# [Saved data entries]
● ● ●

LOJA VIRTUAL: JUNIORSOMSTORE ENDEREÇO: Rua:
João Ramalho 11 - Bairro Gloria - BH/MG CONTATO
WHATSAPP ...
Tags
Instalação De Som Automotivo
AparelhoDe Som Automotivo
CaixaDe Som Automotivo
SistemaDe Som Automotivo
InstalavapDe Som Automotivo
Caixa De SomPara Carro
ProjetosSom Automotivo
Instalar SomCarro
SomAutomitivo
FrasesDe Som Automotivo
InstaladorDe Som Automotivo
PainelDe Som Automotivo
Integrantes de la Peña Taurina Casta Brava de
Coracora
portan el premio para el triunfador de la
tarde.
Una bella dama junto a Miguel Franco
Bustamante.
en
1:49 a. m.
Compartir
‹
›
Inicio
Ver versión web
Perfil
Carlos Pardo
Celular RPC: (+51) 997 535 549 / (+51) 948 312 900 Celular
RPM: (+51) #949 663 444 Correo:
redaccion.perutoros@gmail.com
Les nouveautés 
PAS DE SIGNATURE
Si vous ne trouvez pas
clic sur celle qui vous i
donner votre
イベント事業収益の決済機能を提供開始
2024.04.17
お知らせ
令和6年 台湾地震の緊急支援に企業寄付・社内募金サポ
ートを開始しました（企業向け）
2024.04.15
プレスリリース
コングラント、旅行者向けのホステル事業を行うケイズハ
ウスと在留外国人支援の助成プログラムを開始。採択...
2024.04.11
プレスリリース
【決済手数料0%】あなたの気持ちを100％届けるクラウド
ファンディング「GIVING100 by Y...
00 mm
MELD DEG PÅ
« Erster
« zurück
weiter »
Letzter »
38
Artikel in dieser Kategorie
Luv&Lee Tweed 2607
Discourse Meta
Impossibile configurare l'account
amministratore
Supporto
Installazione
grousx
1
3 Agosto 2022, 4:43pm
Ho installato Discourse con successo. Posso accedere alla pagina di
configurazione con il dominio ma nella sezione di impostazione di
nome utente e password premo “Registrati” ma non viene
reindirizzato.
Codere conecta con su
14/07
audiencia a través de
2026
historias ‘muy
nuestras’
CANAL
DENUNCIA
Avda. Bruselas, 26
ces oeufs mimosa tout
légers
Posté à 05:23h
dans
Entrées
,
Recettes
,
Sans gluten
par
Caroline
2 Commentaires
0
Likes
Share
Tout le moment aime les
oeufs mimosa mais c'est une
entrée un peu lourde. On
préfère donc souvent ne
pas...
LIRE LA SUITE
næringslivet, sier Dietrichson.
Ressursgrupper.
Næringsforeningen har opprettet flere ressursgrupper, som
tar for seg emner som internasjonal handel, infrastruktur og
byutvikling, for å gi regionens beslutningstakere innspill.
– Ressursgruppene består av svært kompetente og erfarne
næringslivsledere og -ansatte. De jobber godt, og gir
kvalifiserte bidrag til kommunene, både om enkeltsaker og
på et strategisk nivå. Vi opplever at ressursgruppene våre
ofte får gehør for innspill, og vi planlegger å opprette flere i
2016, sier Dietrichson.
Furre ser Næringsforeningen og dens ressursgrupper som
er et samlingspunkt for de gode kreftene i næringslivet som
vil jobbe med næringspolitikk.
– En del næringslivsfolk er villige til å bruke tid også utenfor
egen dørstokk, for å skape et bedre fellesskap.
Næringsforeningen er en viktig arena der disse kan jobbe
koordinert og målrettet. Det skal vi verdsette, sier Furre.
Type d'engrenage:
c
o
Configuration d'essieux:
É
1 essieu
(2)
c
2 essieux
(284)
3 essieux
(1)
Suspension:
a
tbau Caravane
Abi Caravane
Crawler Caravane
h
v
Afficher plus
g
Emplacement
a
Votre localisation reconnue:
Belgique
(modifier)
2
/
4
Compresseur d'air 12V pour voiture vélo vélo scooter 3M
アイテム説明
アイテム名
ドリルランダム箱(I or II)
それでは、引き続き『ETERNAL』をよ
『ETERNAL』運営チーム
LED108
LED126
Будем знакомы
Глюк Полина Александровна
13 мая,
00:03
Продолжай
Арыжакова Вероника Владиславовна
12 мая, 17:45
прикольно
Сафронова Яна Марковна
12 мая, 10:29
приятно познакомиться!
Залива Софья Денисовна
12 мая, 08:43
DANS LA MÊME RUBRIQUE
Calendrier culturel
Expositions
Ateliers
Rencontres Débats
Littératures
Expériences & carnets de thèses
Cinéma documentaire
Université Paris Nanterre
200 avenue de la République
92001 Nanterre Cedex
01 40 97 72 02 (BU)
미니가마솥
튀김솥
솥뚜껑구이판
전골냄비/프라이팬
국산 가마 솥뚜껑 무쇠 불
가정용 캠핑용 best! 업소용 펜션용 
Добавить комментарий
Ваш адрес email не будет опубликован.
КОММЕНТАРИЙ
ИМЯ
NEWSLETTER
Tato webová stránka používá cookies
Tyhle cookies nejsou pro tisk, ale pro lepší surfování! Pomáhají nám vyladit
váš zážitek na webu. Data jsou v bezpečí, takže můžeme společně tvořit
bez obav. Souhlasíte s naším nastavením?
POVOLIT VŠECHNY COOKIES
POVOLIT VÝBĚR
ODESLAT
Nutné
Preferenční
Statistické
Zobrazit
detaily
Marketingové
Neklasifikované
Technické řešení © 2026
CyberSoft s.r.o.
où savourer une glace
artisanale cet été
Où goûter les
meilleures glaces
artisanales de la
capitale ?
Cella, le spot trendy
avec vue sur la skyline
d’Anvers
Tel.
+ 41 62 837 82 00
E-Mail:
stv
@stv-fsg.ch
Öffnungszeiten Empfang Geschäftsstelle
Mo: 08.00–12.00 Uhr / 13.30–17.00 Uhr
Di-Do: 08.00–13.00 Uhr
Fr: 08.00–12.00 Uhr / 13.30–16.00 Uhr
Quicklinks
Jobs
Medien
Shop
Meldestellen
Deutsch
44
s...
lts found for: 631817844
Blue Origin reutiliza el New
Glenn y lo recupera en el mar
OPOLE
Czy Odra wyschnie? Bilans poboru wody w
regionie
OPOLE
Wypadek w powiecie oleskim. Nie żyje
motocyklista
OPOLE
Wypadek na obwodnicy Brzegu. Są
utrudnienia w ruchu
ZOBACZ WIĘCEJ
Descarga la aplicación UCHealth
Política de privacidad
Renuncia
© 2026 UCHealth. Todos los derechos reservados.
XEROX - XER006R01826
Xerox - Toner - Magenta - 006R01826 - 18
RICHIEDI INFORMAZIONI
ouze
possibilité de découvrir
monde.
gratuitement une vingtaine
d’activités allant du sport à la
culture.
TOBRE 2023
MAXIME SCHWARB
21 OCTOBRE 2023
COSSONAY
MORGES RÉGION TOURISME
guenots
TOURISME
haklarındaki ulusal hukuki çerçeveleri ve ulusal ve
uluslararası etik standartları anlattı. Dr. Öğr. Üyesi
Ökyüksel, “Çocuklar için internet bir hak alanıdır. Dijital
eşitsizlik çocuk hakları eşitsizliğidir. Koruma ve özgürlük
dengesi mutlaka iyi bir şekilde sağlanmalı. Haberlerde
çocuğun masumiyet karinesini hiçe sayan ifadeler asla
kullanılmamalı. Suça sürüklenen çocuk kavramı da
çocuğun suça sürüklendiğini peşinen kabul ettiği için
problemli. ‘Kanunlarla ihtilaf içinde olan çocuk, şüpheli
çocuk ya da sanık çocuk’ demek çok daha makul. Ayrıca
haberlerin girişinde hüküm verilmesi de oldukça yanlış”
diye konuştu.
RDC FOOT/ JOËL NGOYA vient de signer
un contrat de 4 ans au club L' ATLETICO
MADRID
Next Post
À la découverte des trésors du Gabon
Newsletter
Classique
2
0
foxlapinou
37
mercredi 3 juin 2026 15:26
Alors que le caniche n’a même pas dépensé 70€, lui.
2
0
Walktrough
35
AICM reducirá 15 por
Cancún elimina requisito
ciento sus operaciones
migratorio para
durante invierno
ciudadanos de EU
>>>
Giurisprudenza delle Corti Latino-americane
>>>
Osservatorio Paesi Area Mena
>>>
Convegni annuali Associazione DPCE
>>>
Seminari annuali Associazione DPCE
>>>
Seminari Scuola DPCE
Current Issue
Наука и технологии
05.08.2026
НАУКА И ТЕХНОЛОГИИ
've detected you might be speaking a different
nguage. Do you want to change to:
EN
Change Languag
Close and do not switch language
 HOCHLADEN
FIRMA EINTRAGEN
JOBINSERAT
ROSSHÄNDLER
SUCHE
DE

● ● ●

# [Problem description]
Scan the lines above, and whenever one holds the string "Discourse", copy it.

# [Result below]
Discourse Meta
Ho installato Discourse con successo. Posso accedere alla pagina di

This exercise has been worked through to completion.